"Space Truckin Through The Stars With Howard Stern"
by Pat Lewis
It's dusk in downtown Los Angeles, and the daily mass exodus of business-suited guys and dolls has nearly come to an end. Encroaching skyscrapers juxtaposed with small, abandoned-looking office buildings are the backdrop for the apocalyptic environment that plagues this far-from-safe-and-sane mecca. Fifteen or so giggling, gum-smacking teenagers have begun to queue up outside the Mayan Theater, but it will be several hours before the doors open for tonight's sold-out show featuring England's Bush and Champaign, IL's Hum. Rapidly approaching gunshot blasts send four sturdily built security guards running for cover inside the building. Welcome to the wild, wild West.
Relaxing in their tour bus, Hum's drummer Bryan St.

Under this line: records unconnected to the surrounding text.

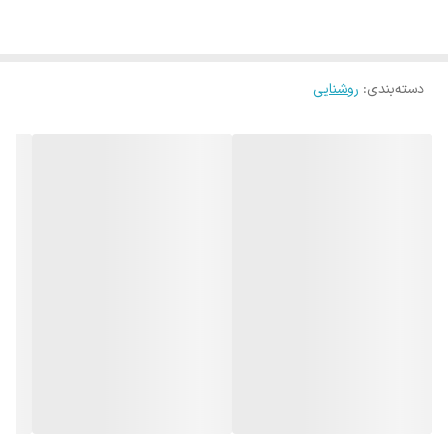
دسته‌بندی
:
روشنایی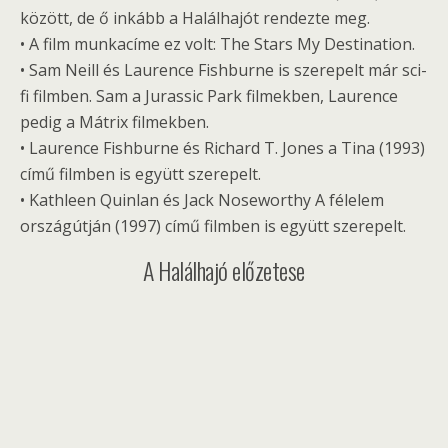
között, de ő inkább a Halálhajót rendezte meg.
• A film munkacíme ez volt: The Stars My Destination.
• Sam Neill és Laurence Fishburne is szerepelt már sci-
fi filmben. Sam a Jurassic Park filmekben, Laurence
pedig a Mátrix filmekben.
• Laurence Fishburne és Richard T. Jones a Tina (1993)
című filmben is együtt szerepelt.
• Kathleen Quinlan és Jack Noseworthy A félelem
országútján (1997) című filmben is együtt szerepelt.
A Halálhajó előzetese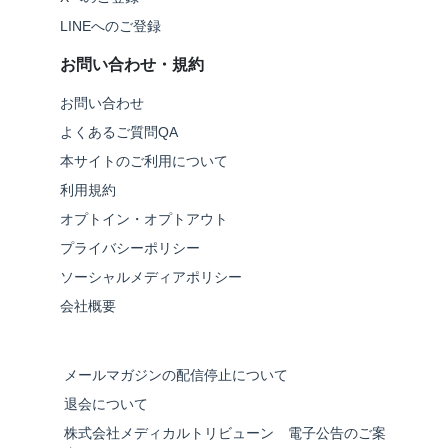
LINEへのご登録
お問い合わせ・規約
お問い合わせ
よくあるご質問QA
本サイトのご利用について
利用規約
オプトイン・オプトアウト
プライバシーポリシー
ソーシャルメディアポリシー
会社概要
メールマガジンの配信停止について
退会について
株式会社メディカルトリビューン 電子公告のご案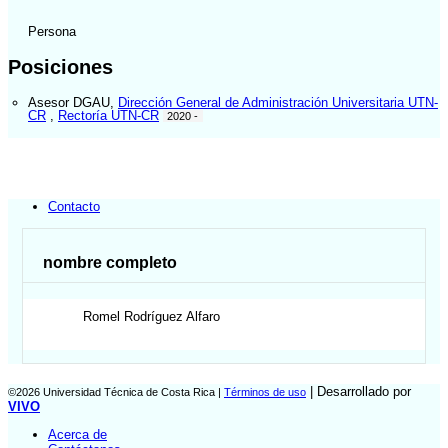
Persona
Posiciones
Asesor DGAU
,
Dirección General de Administración Universitaria UTN-
CR
,
Rectoría UTN-CR
2020 -
Contacto
nombre completo
Romel
Rodríguez Alfaro
| Desarrollado por
©2026 Universidad Técnica de Costa Rica |
Términos de uso
VIVO
Acerca de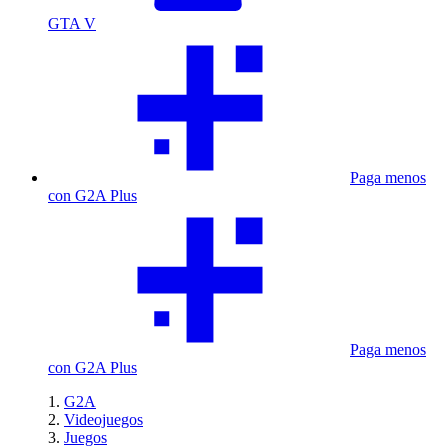
GTA V
Paga menos
con G2A Plus
Paga menos
con G2A Plus
G2A
Videojuegos
Juegos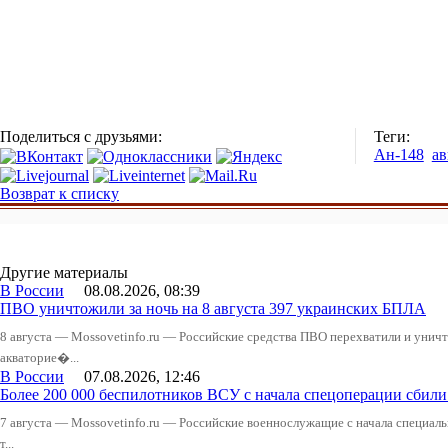
Поделиться с друзьями:
Теги:
Ан-148
ав
Возврат к списку
Другие материалы
В России
08.08.2026, 08:39
ПВО уничтожили за ночь на 8 августа 397 украинских БПЛА
8 августа — Mossovetinfo.ru — Российские средства ПВО перехватили и уничт
акваторие�...
В России
07.08.2026, 12:46
Более 200 000 беспилотников ВСУ с начала спецоперации сби
7 августа — Mossovetinfo.ru — Российские военнослужащие с начала специал
т...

Pere and bassist Jeff Dimpsey are oblivious to the goings-on outside. The band's youngest and newest recruit, guitarist Tim Lash, stands across the street at a pay phone, while bespectacled vocalist/guitarist Matt Talbott is somewhere off in the theater attending to a broken amplifier.

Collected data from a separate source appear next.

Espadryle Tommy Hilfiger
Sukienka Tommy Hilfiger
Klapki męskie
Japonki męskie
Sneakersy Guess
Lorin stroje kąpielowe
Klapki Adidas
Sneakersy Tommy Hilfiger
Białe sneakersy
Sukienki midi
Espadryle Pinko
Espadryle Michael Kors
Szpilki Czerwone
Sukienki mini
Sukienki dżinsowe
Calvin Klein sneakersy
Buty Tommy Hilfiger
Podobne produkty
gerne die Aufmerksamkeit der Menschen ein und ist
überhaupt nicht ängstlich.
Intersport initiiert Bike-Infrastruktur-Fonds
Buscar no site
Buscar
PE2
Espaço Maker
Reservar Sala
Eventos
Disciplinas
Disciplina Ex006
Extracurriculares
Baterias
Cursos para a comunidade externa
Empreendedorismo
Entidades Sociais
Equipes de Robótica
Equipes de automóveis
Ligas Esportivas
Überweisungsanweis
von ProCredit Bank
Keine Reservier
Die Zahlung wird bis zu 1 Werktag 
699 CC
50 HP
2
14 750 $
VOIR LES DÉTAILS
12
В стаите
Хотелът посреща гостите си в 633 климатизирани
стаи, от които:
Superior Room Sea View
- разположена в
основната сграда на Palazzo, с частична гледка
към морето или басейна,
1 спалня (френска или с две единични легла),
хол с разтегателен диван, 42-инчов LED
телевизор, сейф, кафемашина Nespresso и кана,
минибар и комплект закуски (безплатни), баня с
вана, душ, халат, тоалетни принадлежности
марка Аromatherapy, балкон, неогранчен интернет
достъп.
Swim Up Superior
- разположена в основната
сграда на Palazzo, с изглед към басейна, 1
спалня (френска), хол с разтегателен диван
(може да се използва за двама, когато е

"Matt writes these really vague lyrics," declares St. Pere, "so we like to leave it up to the listener to get whatever they can out of the lyrics on their own. It's kind of like cheating to say what the songs are about. That's why Matt doesn't do interviews, he's tired of telling people that his lyrics don't mean anything."
The tour bus itself is in a state of disarray. A makeshift dining table is covered with old beer bottles and a bong, the bunk beds are unmade, and clothing is strewn about. But to the members of Hum, it's the closest thing to home they've seen since the release last April of their RCA debut "You'd Prefer an Astronaut". Since then, Hum has been zigzagging across the country on a whirlwind tour, which included a three-week stint on the side stage at Lollapalooza '95.

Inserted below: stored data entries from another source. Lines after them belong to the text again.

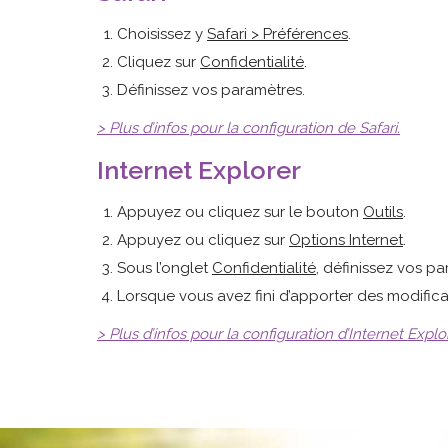
Choisissez y
Safari > Préférences
.
Cliquez sur
Confidentialité
.
Définissez vos paramètres.
> Plus d’infos pour la configuration de Safari.
Internet Explorer
Appuyez ou cliquez sur le bouton
Outils
.
Appuyez ou cliquez sur
Options Internet
.
Sous l’onglet
Confidentialité
, définissez vos pa
Lorsque vous avez fini d’apporter des modific
> Plus d’infos pour la configuration d’Internet Explor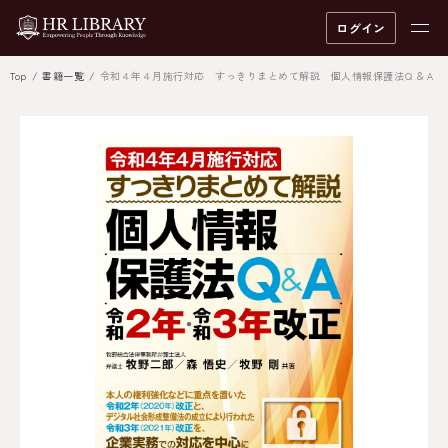
ログイン
Top
書籍一覧
令和４年４月施行対応 すっきりまとめて解説 個人情報保護法Ｑ＆Ａ 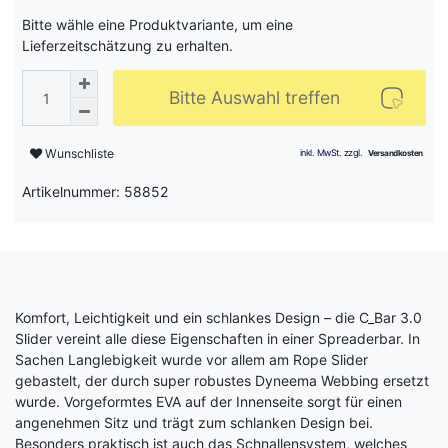
Bitte wähle eine Produktvariante, um eine
Lieferzeitschätzung zu erhalten.
Bitte Auswahl treffen
Wunschliste
Artikelnummer: 58852
Komfort, Leichtigkeit und ein schlankes Design – die C_Bar 3.0
Slider vereint alle diese Eigenschaften in einer Spreaderbar. In
Sachen Langlebigkeit wurde vor allem am Rope Slider
gebastelt, der durch super robustes Dyneema Webbing ersetzt
wurde. Vorgeformtes EVA auf der Innenseite sorgt für einen
angenehmen Sitz und trägt zum schlanken Design bei.
Besonders praktisch ist auch das Schnallensystem, welches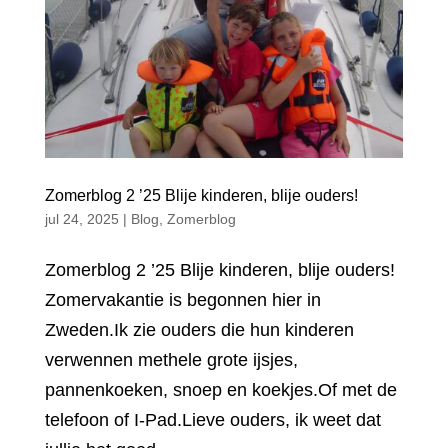
Zomerblog 2 ’25 Blije kinderen, blije ouders!
jul 24, 2025
|
Blog
,
Zomerblog
Zomerblog 2 ’25 Blije kinderen, blije ouders!
Zomervakantie is begonnen hier in
Zweden.Ik zie ouders die hun kinderen
verwennen methele grote ijsjes,
pannenkoeken, snoep en koekjes.Of met de
telefoon of I-Pad.Lieve ouders, ik weet dat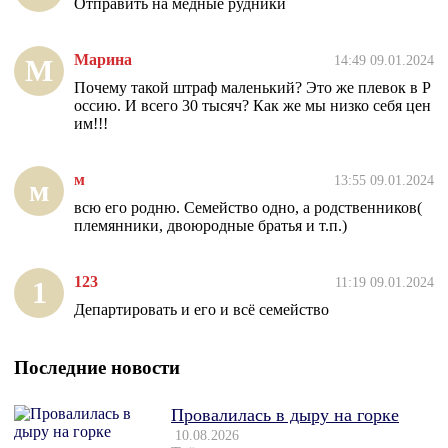
Отправить на медные рудники
Марина
14:49 09.01.2024
М
Почему такой штраф маленький? Это же плевок в Р
оссию. И всего 30 тысяч? Как же мы низко себя цен
им!!!
м
13:55 09.01.2024
м
всю его родню. Семейство одно, а родственников(
племянники, двоюродные братья и т.п.)
123
11:19 09.01.2024
1
Департировать и его и всё семейство
Последние новости
Провалилась в дыру на горке
10.08.2026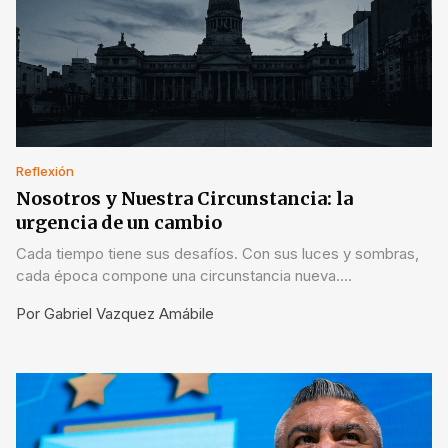
Reflexión
Nosotros y Nuestra Circunstancia: la
urgencia de un cambio
Cada tiempo tiene sus desafíos. Con sus luces y sombras,
cada época compone una circunstancia nueva.
Circunstancia que difiere de la de otro tiempo y de la de
Por
Gabriel Vazquez Amábile
otros países.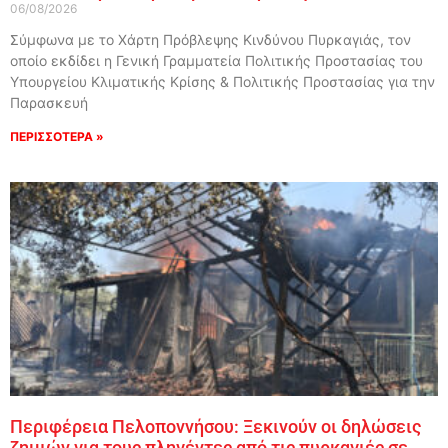
06/08/2026
Σύμφωνα με το Χάρτη Πρόβλεψης Κινδύνου Πυρκαγιάς, τον
οποίο εκδίδει η Γενική Γραμματεία Πολιτικής Προστασίας του
Υπουργείου Κλιματικής Κρίσης & Πολιτικής Προστασίας για την
Παρασκευή
ΠΕΡΙΣΣΟΤΕΡΑ »
Περιφέρεια Πελοποννήσου: Ξεκινούν οι δηλώσεις
ζημιών για τους πληγέντες από τις πυρκαγιές σε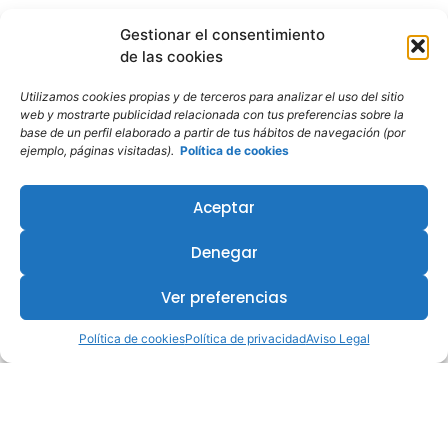
Gestionar el consentimiento
de las cookies
Utilizamos cookies propias y de terceros para analizar el uso del sitio
web y mostrarte publicidad relacionada con tus preferencias sobre la
base de un perfil elaborado a partir de tus hábitos de navegación (por
ejemplo, páginas visitadas).
Política de cookies
Aceptar
Denegar
Ver preferencias
Política de cookies
Política de privacidad
Aviso Legal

During their time on the road, the band's current album hit the No. 1 slot on "Billboard's" Heatseekers chart, and their current single, "Stars," has been embraced by rock radio programmers around the country. This national attention to the band is a sharp contrast to the regional-only success they experienced with their two previous albums "Fillet Show" and "Electra 2000," and their several 7-inch singles released on Champaign's independent label, 12-Inch.
But while sales and sold-out shows on a national level are flattering, it has also taken its toll on the band. "We always knew that when we became a bigger band, we'd be expected to tour more. But we never really expected to become a bigger band," admits St. Pere. "It's really a gift that it's happened, and we couldn't be happier. But at the same time, it also has its downside. We're living out of suitcases, eating fast food, and there are no phones to call home. And sometimes it feels like we're playing cover songs, because we play the same songs so much that it's become hard to find any more inspiration in them."
Hum recently experienced a performance that was anything but indicative of their nightly ritual, however. It happened the day after shock jock Howard Stern told his syndicated radio audience that he'd heard a song "about stars or Mars or something" and couldn't get it out of his head. Upon hearing this, RCA immediately sent over Hum's album, and Stern played "Stars" five or six times during that same broadcast. In fact, he even invited Hum to perform the song live on his show.
The next morning, Hum appeared at the radio station to do just that. "It wasn't without its tragic difficulties," explains St. Pere. "Howard's production staff wanted us to run our equipment directly into the board, and we wanted to plug into our amps. In the end, we won. But I had to set up my drums in the hallway, and the band was in another room. We couldn't really see each other, and the microphones sounded like crap. But it had a happy ending because it didn't sound too bad. And it was great promotion for the record and the band."
"Some people called up the radio show and told us they really liked the song," adds bass player Jeff Dimpsey, "while others said it sounded like a bunch of noise, and it annoyed them. Then Howard replied, 'Well, you annoy me,' and hung up on them!"
And it's exactly this type of quirky adventure that makes Hum's non-stop touring schedule just a little easier on the already road-weary band members in their bachelor pad on wheels.